Helical flow-driven alignment of off-axial silver-functionalized titanium dioxide fibers in polypropylene tube suitable for medical applications

Inspired by Bouligand-type structure in natural materials featured with helically-aligned reinforcing fibers and superior kink-resistance, we demonstrated an analogous architectural configuration in polypropylene (PP) tube by mean of manipulating helical flow and Ag-coated titanium dioxide (TiO2) fibers. Firstly, the dopamine-assisted immobilization and in situ reduction of Ag ions were completed on the surface of TiO2 fiber, endowing the latter with antibacterial property.

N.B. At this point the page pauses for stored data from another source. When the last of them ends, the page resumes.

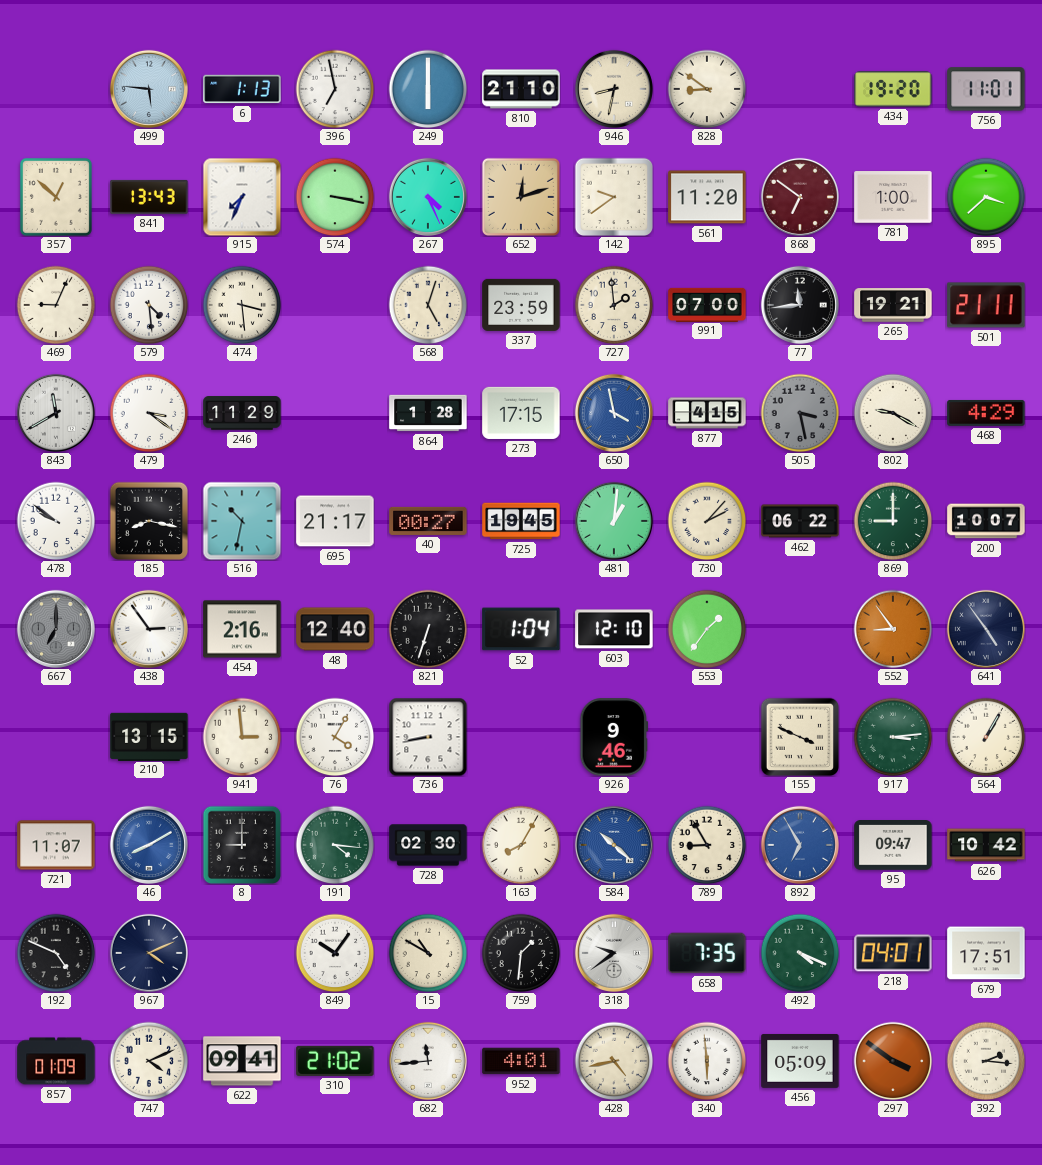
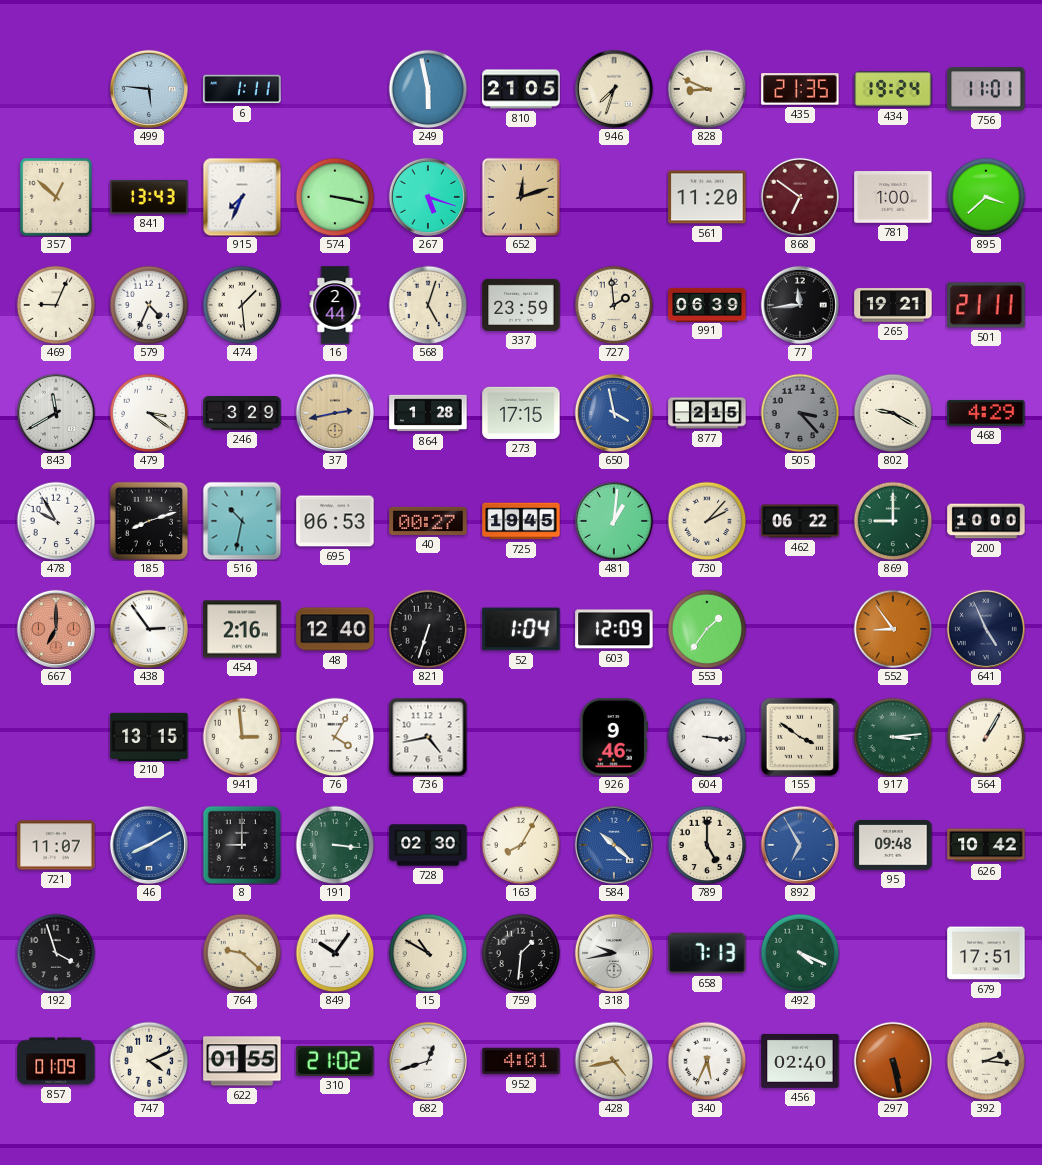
6: 1:13 -> 1:11
396: 6:58 -> none
249: 6:00 -> 5:58
810: 21:10 -> 21:05
946: 8:32 -> 7:33
828: 8:51 -> 8:49
435: none -> 21:35
434: 19:20 -> 19:24
267: 4:26 -> 5:18
142: 9:39 -> none
579: 4:29 -> 4:34
474: 3:29 -> 1:29
16: none -> 2:44
991: 07:00 -> 06:39
246: 11:29 -> 3:29
37: none -> 2:43
877: 4:15 -> 2:15
505: 3:28 -> 3:23
478: 9:51 -> 9:55
185: 8:17 -> 8:12
695: 21:17 -> 06:53
200: 10:07 -> 10:00
667 dial: grey -> salmon
603: 12:10 -> 12:09
641: 4:54 -> 4:56
736: 8:43 -> 4:43
604: none -> 3:16
155: 3:49 -> 3:51
191: 4:16 -> 3:16
789: 8:55 -> 5:00
95: 09:47 -> 09:48
192: 4:49 -> 3:57
967: 4:11 -> none
764: none -> 9:22
318: 9:39 -> 9:43
658: 7:35 -> 7:13
218: 04:01 -> none
622: 09:41 -> 01:55
682: 11:44 -> 12:42
340: 5:59 -> 5:34
456: 05:09 -> 02:40
297: 3:51 -> 5:28
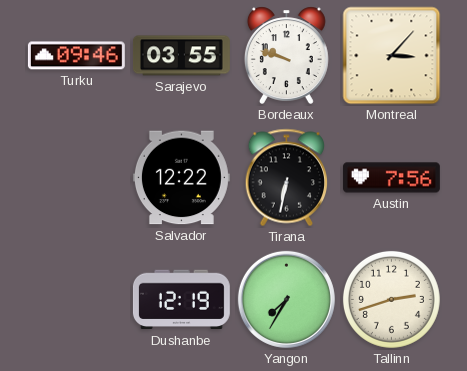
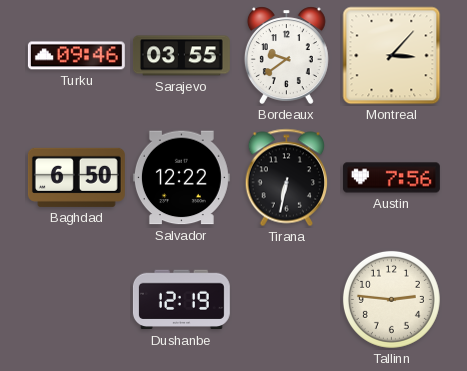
Bordeaux: 9:48 -> 9:39
Baghdad: none -> 6:50
Yangon: 7:35 -> none
Tallinn: 2:42 -> 2:46
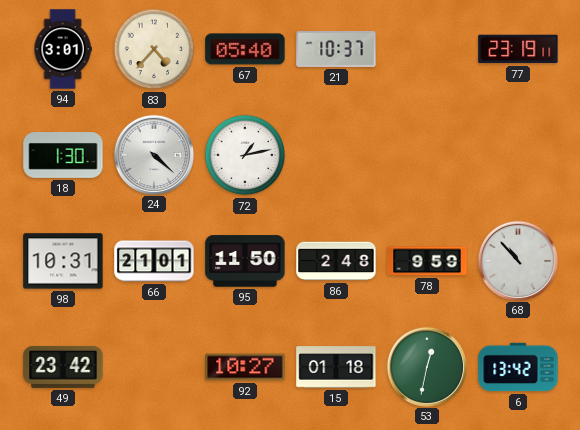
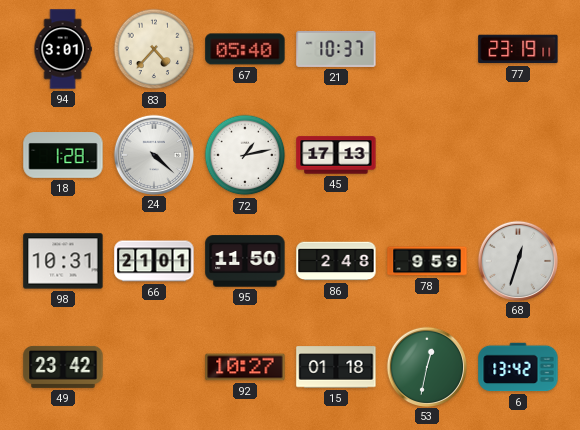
18: 1:30 -> 1:28
45: none -> 17:13
68: 10:53 -> 12:33
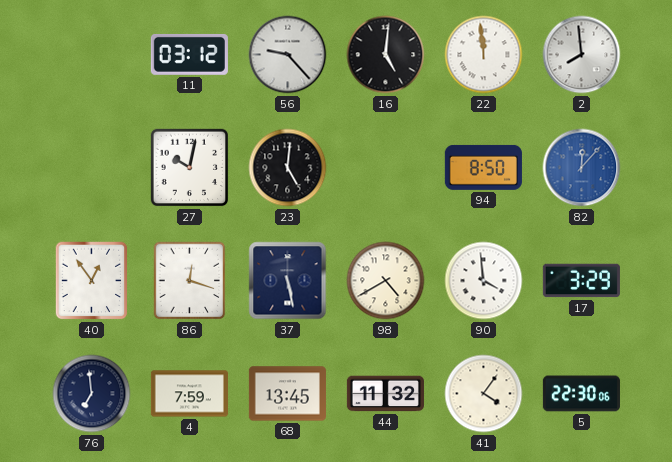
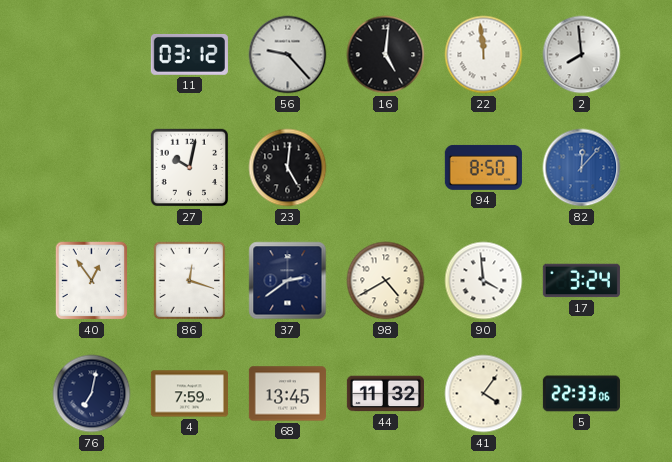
37: 5:28 -> 2:39
17: 3:29 -> 3:24
76: 6:59 -> 7:02
5: 22:30 -> 22:33
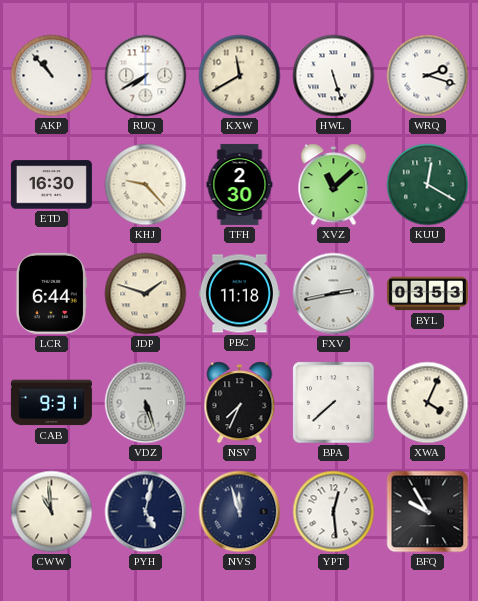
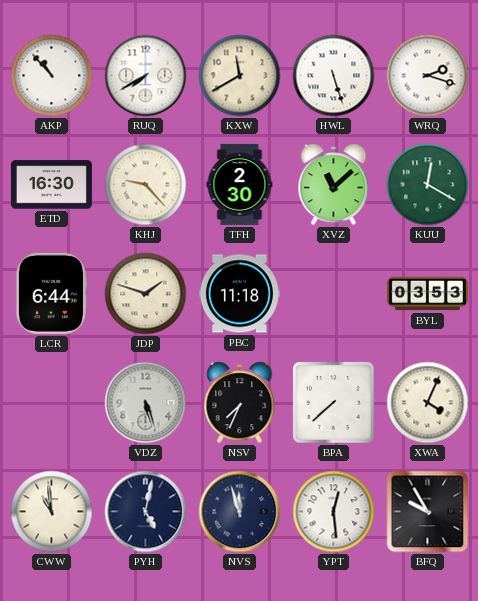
FXV: 2:43 -> none
CAB: 9:31 -> none
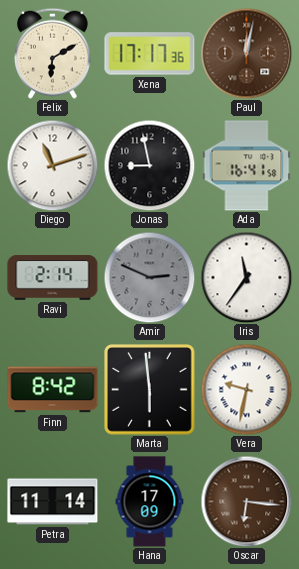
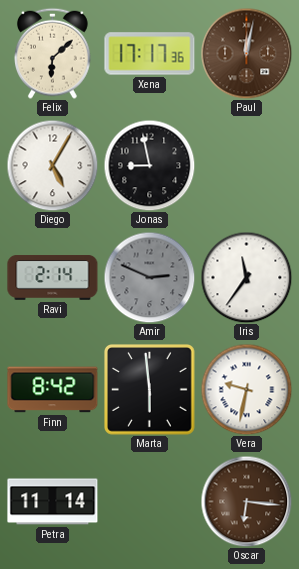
Felix: 6:10 -> 6:08
Diego: 11:12 -> 5:05
Ada: 16:41 -> none
Hana: 17:09 -> none
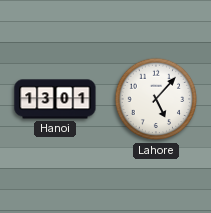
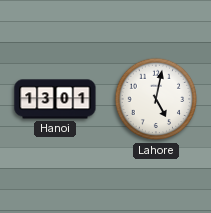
Lahore: 5:07 -> 5:02
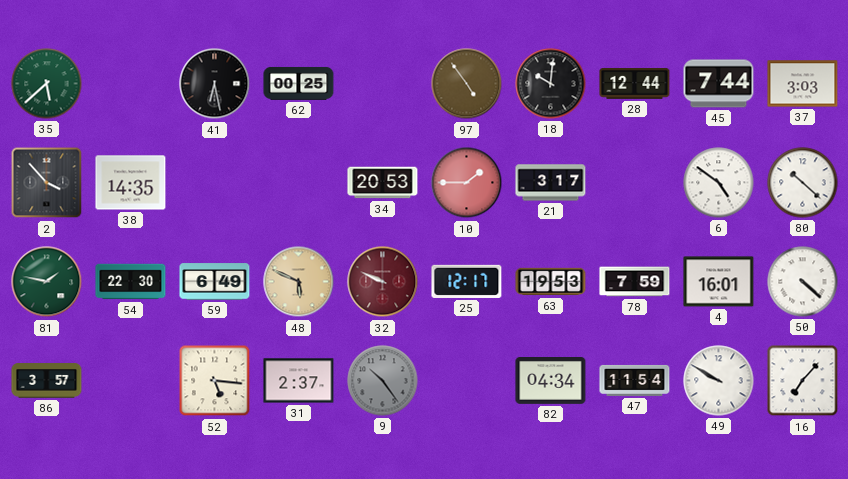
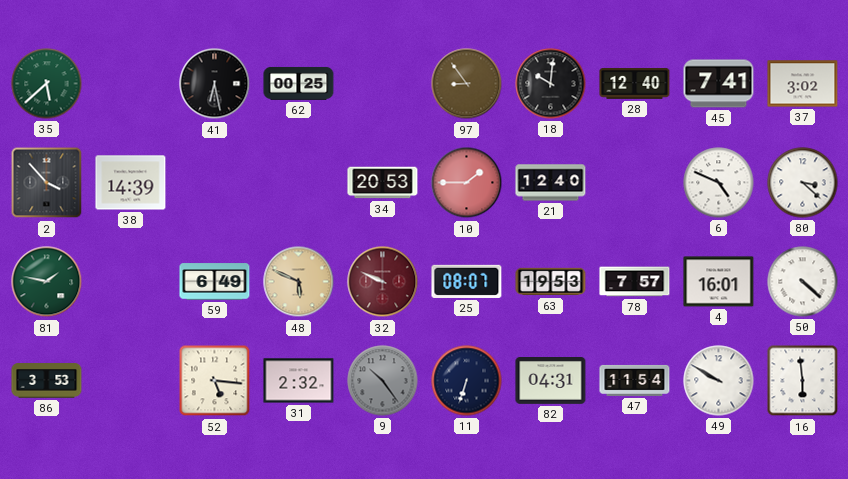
97: 4:54 -> 8:54
28: 12:44 -> 12:40
45: 7:44 -> 7:41
37: 3:03 -> 3:02
38: 14:35 -> 14:39
21: 3:17 -> 12:40
6: 4:51 -> 4:49
80: 10:22 -> 3:22
54: 22:30 -> none
25: 12:17 -> 08:07
78: 7:59 -> 7:57
86: 3:57 -> 3:53
31: 2:37 -> 2:32
11: none -> 6:33
82: 04:34 -> 04:31
16: 7:07 -> 5:59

Then, the functionalized fibers were introduced into PP matrix, and extruded longitudinally, simultaneously with mandrel rotation, constructing a unique helical flow. Preferred orientation driven by the applied flow assembled the bioinspired Bouligand-like structure with helically-aligned functionalized TiO2 fibers, benefiting torque load bearing and thereby the bulk kink-resistance of polymer tube accompanied by high antibacterial activity. This was exemplified by a substantial increase of 40% in hoop strength with large bacterial inhibition zone in comparison with the pure PP counterpart prepared via convention extrusion. This Bouligand-mimetic alignment strategy can open up a promising possibility of engineering and develop a series of reinforced architectures via simple industrial melt process, satisfying special functionalities and applications unavailable with the other processing technologies.